Except as otherwise provided herein, “Unforeseeable Emergency” shall not include the purchase of a home or the payment of college tuition.
The Committee shall have the sole authority and discretion to determine whether Executive has experienced an Unforeseeable Emergency and may require Executive to submit such documentary evidence as the Committee, in its sole discretion, deems necessary to establish the existence or non-existence of an Unforeseeable Emergency and/or the amount of such distribution.

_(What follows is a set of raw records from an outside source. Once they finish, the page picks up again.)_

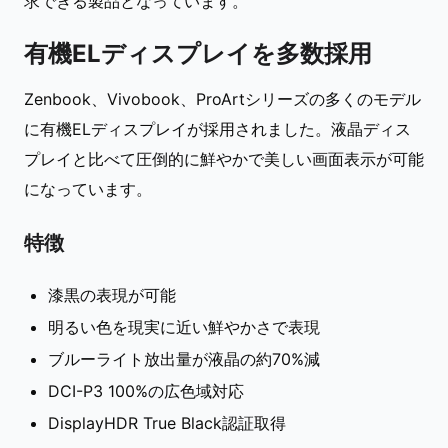
求できる製品となっています。
有機ELディスプレイを多数採用
Zenbook、Vivobook、ProArtシリーズの多くのモデル
に有機ELディスプレイが採用されました。液晶ディス
プレイと比べて圧倒的に鮮やかで美しい画面表示が可能
になっています。
特徴
漆黒の表現が可能
明るい色を現実に近い鮮やかさで表現
ブルーライト放出量が液晶の約70%減
DCI-P3 100%の広色域対応
DisplayHDR True Black認証取得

The Committee shall have the sole discretion and authority to establish the time period within which Executive must provide any such documentary evidence.
(s) “Year” shall mean the period of twelve consecutive months beginning on each January 1 and ending on December 31.
(a) In connection with entering into this Agreement, Executive shall designate the types of Funds Executive’s Account will be deemed to be invested in for purposes of determining the amount of Interest to be credited to the Account. In making the designation pursuant to this Section 2.1, Executive may specify that all or any multiple of his Account in whole percentage increments (equal to or greater than 1%) be deemed to be invested in one or more of the types of Funds provided under the Agreement as communicated from time to time by the Committee. Executive may change the designation made under this Section 2.1 effective as of the next following business day, by following the procedures set forth by the Committee; provided, however, that the portion of Executive’s Account that is subject to such change shall be at least $250. If Executive fails to designate a type of fund under this Section 2.1, his Account shall be invested in the fund or funds designated by Executive under the Deferred Compensation Plan and if no such election has been made thereunder, his account shall be invested in the fund designated by the Committee.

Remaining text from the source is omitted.